Keepalive to backend is always 10 seconds

2022-01-07 Thread Rui Santos
Hello,

This is my 1st cry for help on HAProxy here. If this is not the
correct place, please be so kind as to redirect me to the proper one.

I'm new to HAProxy, and I'm trying to set up HAProxy 2.5.0, to act as
an SSL terminator to a single backend, for my initial testing.

The connection itself, as well the communication between the client,
all the way to the backend is operational. The issue I'm having is
with http keepalive. The description is as follows:
- http keepalive is operating properly between client and HAProxy,
respecting all parameters provided/defined on both client and HAProxy
- http keepalive is also operating as expected between HAProxy and the
backend server, as long as there's less than 10 seconds between
transfers from the client

if more than 10 seconds pass between any communication is received
from the client side, this is what happens, at second T+10:
- There is no extra data produced by the client, nothing on tcpdump
- Between HAProxy and the backend, this happens:
17:22:54.058275 IP 10.116.0.96.443 > 10.116.0.65.36096: Flags [P.],
seq 3889:3920, ack 832, win 505, options [nop,nop,TS val 2833024558
ecr 864209762], length 31
17:22:54.058330 IP 10.116.0.65.36096 > 10.116.0.96.443: Flags [.], ack
3920, win 501, options [nop,nop,TS val 864219772 ecr 2833024558],
length 0
17:22:54.058366 IP 10.116.0.96.443 > 10.116.0.65.36096: Flags [F.],
seq 3920, ack 832, win 505, options [nop,nop,TS val 2833024558 ecr
864219772], length 0
17:22:54.058500 IP 10.116.0.65.36096 > 10.116.0.96.443: Flags [P.],
seq 832:863, ack 3921, win 501, options [nop,nop,TS val 864219772 ecr
2833024558], length 31
17:22:54.058516 IP 10.116.0.96.443 > 10.116.0.65.36096: Flags [R], seq
443460723, win 0, length 0
which culminates is the session being closed.
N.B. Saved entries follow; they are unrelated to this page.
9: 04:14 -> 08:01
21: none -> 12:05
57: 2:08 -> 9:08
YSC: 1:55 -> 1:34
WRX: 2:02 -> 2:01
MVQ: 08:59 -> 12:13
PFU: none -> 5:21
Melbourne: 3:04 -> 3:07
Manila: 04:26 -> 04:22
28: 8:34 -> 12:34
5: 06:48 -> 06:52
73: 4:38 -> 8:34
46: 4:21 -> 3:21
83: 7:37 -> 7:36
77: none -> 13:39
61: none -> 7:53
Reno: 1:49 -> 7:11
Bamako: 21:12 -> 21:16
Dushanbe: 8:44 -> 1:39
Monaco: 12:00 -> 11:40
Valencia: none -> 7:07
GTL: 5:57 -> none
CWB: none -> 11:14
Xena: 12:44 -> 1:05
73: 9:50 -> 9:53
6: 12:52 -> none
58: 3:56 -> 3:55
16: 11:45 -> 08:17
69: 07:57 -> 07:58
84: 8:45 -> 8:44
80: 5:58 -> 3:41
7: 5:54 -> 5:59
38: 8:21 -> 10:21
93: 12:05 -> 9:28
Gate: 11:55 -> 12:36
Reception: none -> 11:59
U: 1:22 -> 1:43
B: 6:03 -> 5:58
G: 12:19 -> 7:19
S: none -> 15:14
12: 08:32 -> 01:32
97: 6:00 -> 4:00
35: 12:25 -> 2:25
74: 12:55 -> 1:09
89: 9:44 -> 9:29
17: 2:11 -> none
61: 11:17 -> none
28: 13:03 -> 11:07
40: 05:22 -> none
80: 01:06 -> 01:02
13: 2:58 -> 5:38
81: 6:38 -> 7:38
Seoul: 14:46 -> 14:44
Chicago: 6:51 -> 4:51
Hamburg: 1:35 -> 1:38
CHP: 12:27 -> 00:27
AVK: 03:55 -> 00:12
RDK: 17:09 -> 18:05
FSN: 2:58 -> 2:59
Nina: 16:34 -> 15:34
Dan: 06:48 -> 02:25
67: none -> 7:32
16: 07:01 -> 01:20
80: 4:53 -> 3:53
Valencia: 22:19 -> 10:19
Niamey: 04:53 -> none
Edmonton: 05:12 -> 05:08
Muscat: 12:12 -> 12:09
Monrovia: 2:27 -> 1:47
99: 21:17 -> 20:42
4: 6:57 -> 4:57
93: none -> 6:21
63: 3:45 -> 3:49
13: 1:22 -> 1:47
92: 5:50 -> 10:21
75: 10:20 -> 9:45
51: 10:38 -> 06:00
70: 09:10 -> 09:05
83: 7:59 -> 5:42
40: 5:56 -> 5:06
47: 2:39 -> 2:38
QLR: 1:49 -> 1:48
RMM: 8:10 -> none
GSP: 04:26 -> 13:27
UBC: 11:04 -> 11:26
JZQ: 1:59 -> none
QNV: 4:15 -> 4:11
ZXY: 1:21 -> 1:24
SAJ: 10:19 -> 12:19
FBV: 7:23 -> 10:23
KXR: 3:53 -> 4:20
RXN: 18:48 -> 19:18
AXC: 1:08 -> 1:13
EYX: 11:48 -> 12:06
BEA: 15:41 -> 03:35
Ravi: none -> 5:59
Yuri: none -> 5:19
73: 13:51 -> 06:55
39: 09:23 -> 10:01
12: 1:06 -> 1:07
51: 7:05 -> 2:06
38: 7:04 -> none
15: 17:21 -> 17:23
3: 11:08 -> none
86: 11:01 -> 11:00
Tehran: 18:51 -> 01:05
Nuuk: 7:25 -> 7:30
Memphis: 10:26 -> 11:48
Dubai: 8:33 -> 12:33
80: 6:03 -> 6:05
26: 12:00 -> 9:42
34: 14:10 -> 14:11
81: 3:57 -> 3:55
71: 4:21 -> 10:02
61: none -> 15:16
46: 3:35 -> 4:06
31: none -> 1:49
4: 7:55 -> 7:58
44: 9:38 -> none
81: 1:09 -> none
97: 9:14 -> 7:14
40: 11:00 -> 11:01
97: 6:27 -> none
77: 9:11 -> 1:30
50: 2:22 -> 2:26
This capture was taken
on the backend server.

This always happens after 10 seconds, which led me to believe it's a
timeout on the HAProxy side, but I was unable to find any parameter to
adjust it, when looking at the documentation.

As an extra note, if I communicate from the client, towards the
backend directly, http keepalive also works as it should.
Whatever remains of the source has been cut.